Puerto Rico, officially Commonwealth of Puerto Rico (or Estado Libre Asociado de Puerto Rico in Spanish), is a self-governing island commonwealth of the West Indies associated with the USA.
Puerto Rico has a tropical climate with little seasonal variation, although local conditions vary according to elevation and exposure to rain-bearing winds. Plant life is abundant and varied. Tropical rainforests cover parts of the north side of the island. Puerto Rico has more than 200 species of birds, but land animals are mostly confined to nonpoisonous snakes, lizards, mongooses, and the coquí -a frog whose name is onomatopoeic with its call (“co-kee!”) and which has become a kind of national mascot.
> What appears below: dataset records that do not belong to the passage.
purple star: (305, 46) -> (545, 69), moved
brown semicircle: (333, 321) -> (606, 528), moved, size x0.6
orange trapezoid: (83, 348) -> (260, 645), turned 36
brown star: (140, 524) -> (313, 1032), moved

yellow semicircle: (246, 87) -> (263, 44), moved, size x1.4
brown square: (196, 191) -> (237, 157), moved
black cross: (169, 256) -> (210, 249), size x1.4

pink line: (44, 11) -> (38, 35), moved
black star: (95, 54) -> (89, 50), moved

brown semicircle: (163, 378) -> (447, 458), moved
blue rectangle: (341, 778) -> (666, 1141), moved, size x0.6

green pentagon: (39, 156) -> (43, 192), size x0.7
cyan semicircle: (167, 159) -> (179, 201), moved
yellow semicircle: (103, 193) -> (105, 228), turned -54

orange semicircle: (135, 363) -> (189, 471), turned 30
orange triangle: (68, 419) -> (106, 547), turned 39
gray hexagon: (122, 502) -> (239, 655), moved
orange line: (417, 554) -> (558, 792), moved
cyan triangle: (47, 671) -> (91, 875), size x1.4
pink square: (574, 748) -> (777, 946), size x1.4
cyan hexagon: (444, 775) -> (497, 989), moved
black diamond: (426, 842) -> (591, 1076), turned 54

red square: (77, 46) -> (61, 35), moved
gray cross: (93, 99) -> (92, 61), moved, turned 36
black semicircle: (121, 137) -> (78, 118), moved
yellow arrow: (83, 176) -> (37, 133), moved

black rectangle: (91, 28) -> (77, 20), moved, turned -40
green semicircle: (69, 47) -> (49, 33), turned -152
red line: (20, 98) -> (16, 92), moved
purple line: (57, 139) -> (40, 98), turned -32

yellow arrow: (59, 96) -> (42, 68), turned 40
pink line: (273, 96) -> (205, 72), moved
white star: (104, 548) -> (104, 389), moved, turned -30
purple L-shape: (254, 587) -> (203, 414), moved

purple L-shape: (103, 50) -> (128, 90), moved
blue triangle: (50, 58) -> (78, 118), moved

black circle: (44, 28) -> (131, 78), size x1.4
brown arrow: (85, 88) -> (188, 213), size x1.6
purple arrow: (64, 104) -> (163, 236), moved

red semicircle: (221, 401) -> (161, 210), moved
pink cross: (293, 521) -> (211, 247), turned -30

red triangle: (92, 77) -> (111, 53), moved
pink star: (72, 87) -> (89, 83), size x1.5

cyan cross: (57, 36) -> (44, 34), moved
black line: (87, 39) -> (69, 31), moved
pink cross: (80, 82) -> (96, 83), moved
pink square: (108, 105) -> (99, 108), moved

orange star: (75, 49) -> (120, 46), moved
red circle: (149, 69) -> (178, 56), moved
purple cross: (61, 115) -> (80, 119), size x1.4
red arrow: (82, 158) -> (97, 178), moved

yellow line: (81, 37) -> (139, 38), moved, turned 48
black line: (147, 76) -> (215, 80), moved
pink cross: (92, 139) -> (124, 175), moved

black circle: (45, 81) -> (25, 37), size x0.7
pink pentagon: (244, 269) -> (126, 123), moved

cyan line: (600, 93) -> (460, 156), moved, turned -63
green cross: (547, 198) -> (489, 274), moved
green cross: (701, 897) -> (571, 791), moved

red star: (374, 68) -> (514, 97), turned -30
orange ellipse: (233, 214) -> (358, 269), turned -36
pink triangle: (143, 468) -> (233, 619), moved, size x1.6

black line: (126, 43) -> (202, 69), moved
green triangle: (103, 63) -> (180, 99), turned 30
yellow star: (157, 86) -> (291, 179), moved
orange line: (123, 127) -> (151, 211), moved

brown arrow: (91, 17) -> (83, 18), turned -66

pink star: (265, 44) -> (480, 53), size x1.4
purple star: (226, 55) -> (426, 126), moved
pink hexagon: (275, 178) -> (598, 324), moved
In the early 16th century, Spanish explorers founded San Juan. The United States took possession of the island in 1898 until the mid-20th century. Puerto Ricans have been U.S. citizens since 1917, and can move freely between the island and the mainland; however, as residents of an unincorporated territory, American citizens in Puerto Rico are disenfranchised at the national level, do not vote for the president or vice president, and generally do not pay federal income tax.
Beginning in the mid 20th century, the U.S. government, together with the Puerto Rico Industrial Development Company, launched a series of economic projects to develop Puerto Rico into an industrial high-income economy.